I chose to work at British Steel because they offer amazing apprenticeship and training opportunities. I started my career as a technical apprentice in 2015 – the training and knowledge I’ve gained throughout my career here has been exceptional.

British Steel is world famous for its high-quality products and commitment to the continuous development of the global steel market. I wanted to be a part of that, especially because I’ve grown up in Scunthorpe and the steelworks has always been the beating heart of the town.

How would you describe the culture of British Steel and how you fit into it?

British Steel is a very traditional company and the skill and knowledge of employees have been passed down in many cases from generation to generation.

The fundamental process of manufacturing steel has remained the same for many years and the company as a whole radiates pride, passion and performance. As a younger employee in the industry, I feel I’m contributing to keeping this tradition alive.

How do you think your role at British Steel will help with your future career goals?

My role as an Operations Manager (Raw Materials and Charging Systems) has helped me gain a rich knowledge in the importance of material quality and consistency of supply. Raw materials are so important – without them we would not be able to produce the molten iron at the furnaces and downstream we would not be able to produce steel.

I have been very lucky when it comes to opportunities to develop my skills and get closer to reaching my set career goals within British Steel. I have been appointed into several different managerial roles at the blast furnaces, which has helped me gain and develop a rich understanding of the Blast Furnace ironmaking process as a whole (Day Operations Manager - Raw Materials, Secondment to Area Manufacturing Manager for Queen Anne Blast Furnace, Day Operations Manager – Casthouse/Charging System) and now I'm back full circle as a Day Operations Manager for Raw Materials – with the addition of the charging system.

I’m a professional technician member of the Institute of Materials, Minerals and Mining (IOM3). With the experience I’ve gained on plant, I’m now a registered Engineering Technician (EngTech) with the engineering council and my end goal is to become a Chartered Engineer. This would not be possible without the career path I’ve taken within British Steel.

I believe the skills I have developed in these roles will help me achieve my goal of one day becoming a shift manager at the Blast Furnaces.

What do you think is the best thing about working for British Steel?

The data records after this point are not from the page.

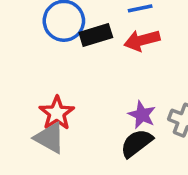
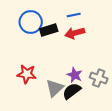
red star: (57, 113) -> (27, 74), turned -30
gray triangle: (50, 138) -> (55, 88), moved, turned 48

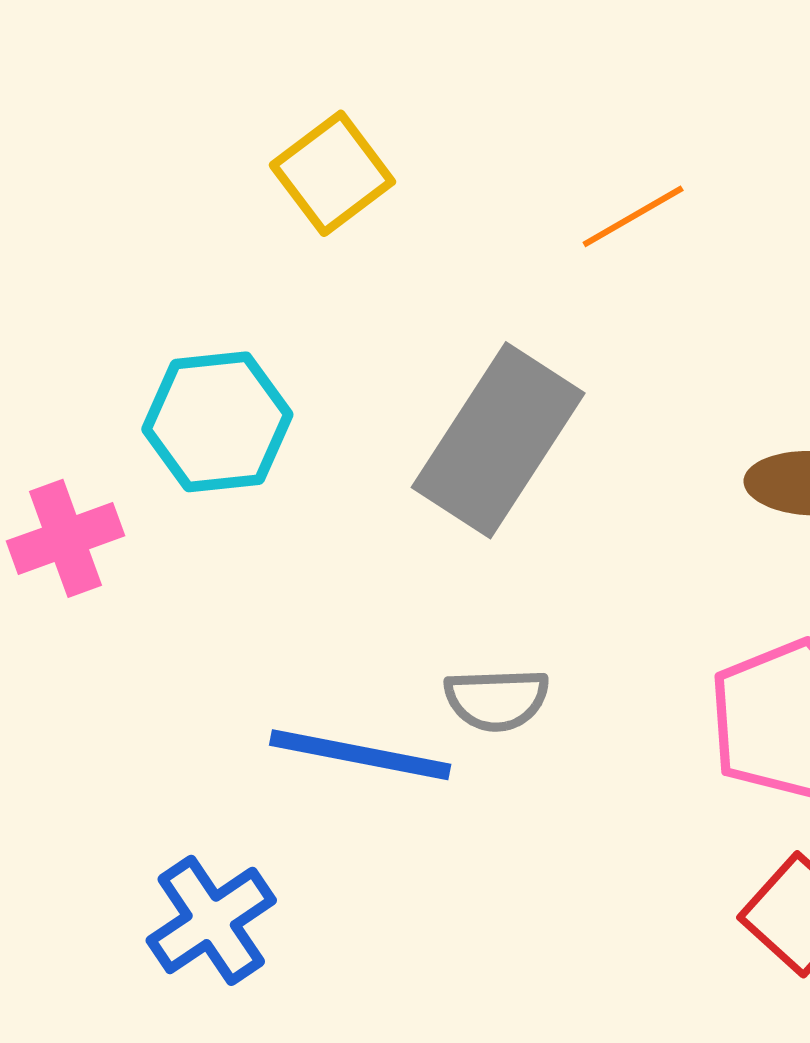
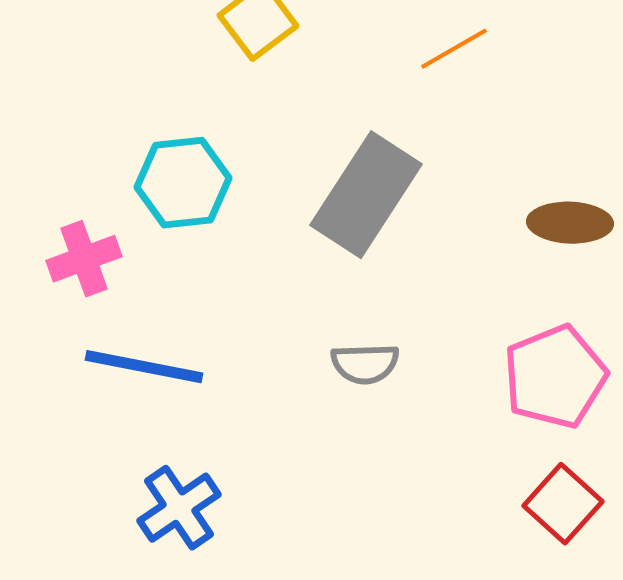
blue line: (360, 755) -> (144, 367), moved

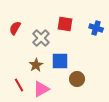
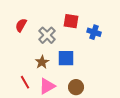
blue cross: (96, 28) -> (94, 32), moved
brown circle: (77, 79) -> (76, 87), moved

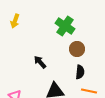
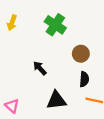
green cross: (65, 26) -> (55, 25), moved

The best bit about working for British Steel is that no 2 days are the same. I’m constantly learning new things and experiencing different operational scenarios on a day-to-day basis.

For example, one day I could be helping out on a blast furnace ‘down (maintenance) day’, removing and replacing a tuyere (a crucial part of an operating blast furnace) on the furnace and the next day I could be at the top of one of the 2,000t bunkers (where sinter is stored) assisting in maintenance.

What is the most challenging thing about working for British Steel?

At British Steel, the process can change in an instant out on plant. This means you have to think on your feet very quickly to resolve any issues as soon as possible without impacting production or the quality of the products being made. I really enjoy the challenge and the fast-paced nature of the job.

Can you describe British Steel in 3 words?

Fresh, bright and determined.

I’ve chosen these words because even though the steelworks have been here in Scunthorpe since the 1800s, British Steel is a new company that has already demonstrated the positive impact it can make in the steel industry.

Have you got any advice for people currently applying to work for British Steel?

The sky is the limit when it comes to learning at British Steel. Take every opportunity you can to learn more about the processes that occur at this fascinating site.

The more you delve into the process, the more hooked you will be! Applying for the apprenticeship at British Steel was the best decision I’ve ever made. From this I have now gained my dream job at the blast furnaces!